Eliminating Negative Choices
First things first — smoking and drinking are most definitely poor choices when you are hoping to become a father. Drinking does more than damage your liver, and smoking does more than give you ling cancer — male fertility rapidly declines when you do either of these things. Your sperm count decreases, as well as the quality and speed of your sperm. Male smoking also has a direct impact on your partner’s fertility. Just quit. Drinking in moderation (a few drinks here and there, not every day!) is probably fine. Women are advised to give alcohol up altogether while they are trying to conceive, so you may consider doing the same thing in solidarity.
Ask Your Doctor
Everyone who is trying to conceive a baby should go for a general medical checkup with their family doctor. You should check for nutritional deficiencies, have your blood pressure measures, and have a chat about your medical history. Your doctor can assess whether you would benefit from genetic counseling. Sexually transmitted diseases should be on the menu as well — they are much more common than you think and often don’t have any symptoms. Women who have STDs can pass them on to their babies, sometimes with terrible consequences. Get checked, just in case!
Watch Your Weight
A healthy weight is, well, healthy. That includes your reproductive health. Men who are either overweight or obese, or on the other hand underweight, are more likely to struggle to get their partner pregnant. Your doctor may bring this up if you have a preconception checkup, but every guy should watch their own weight too.

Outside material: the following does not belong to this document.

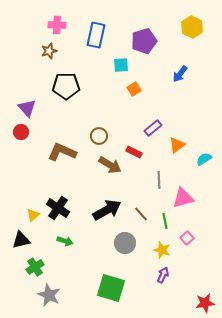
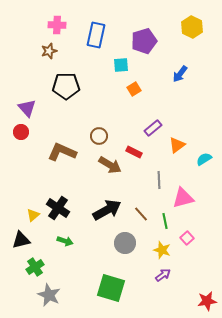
purple arrow: rotated 28 degrees clockwise
red star: moved 2 px right, 2 px up
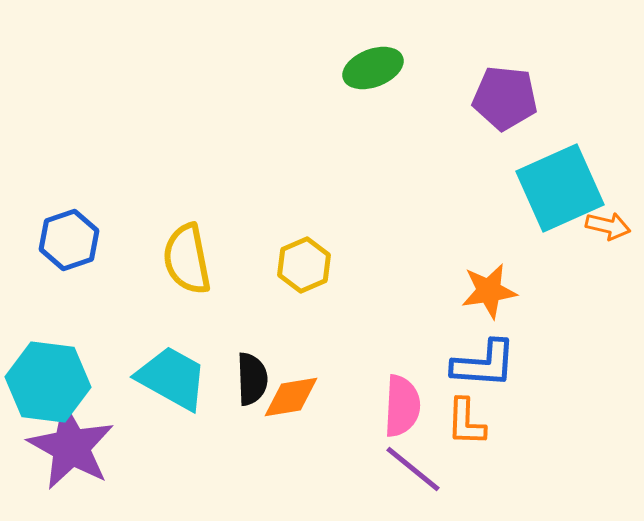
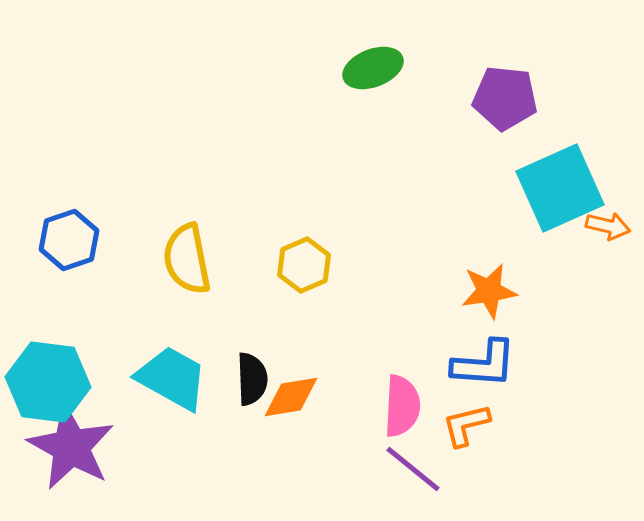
orange L-shape: moved 3 px down; rotated 74 degrees clockwise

Eat Healthily (and Take a Supplement)
Eating a healthy and balanced diet could be seen as one and the same thing as watching your weight, but it’s possible to have a perfectly acceptable BMI and still eat a very inadequate diet. Eat foods from all major food groups, and skip the junk food whenever possible. Take a daily multivitamin supplement as well, just like your partner.
How Much Sex Should You Have? And When?
With all those ovulation calendars, cervical mucus talk, and so on, it may seem like only women play a role in determining the best times to have intercourse to get pregnant. Of course, having sex before and during a woman’s ovulation is absolutely crucial. Making sure you don’t ejaculate too often is important too, because this depletes your sperm count. Not having enough sex also interferes with sperm production. Try every other day, and remember that your sperm count will be highest in the morning.
Have you heard that men should avoid tight pants, especially if they are also synthetic? Overheating is actually really bad for your fertility. Having long hot baths, cycling with the wrong saddle, and having a computer in your lap are all things that can overheat the testicles and “fry” your sperm. The sperm production process should take place below body temperature, which is why the balls are outside of the body in the first place. Yes, stay away from those tight boxers, too.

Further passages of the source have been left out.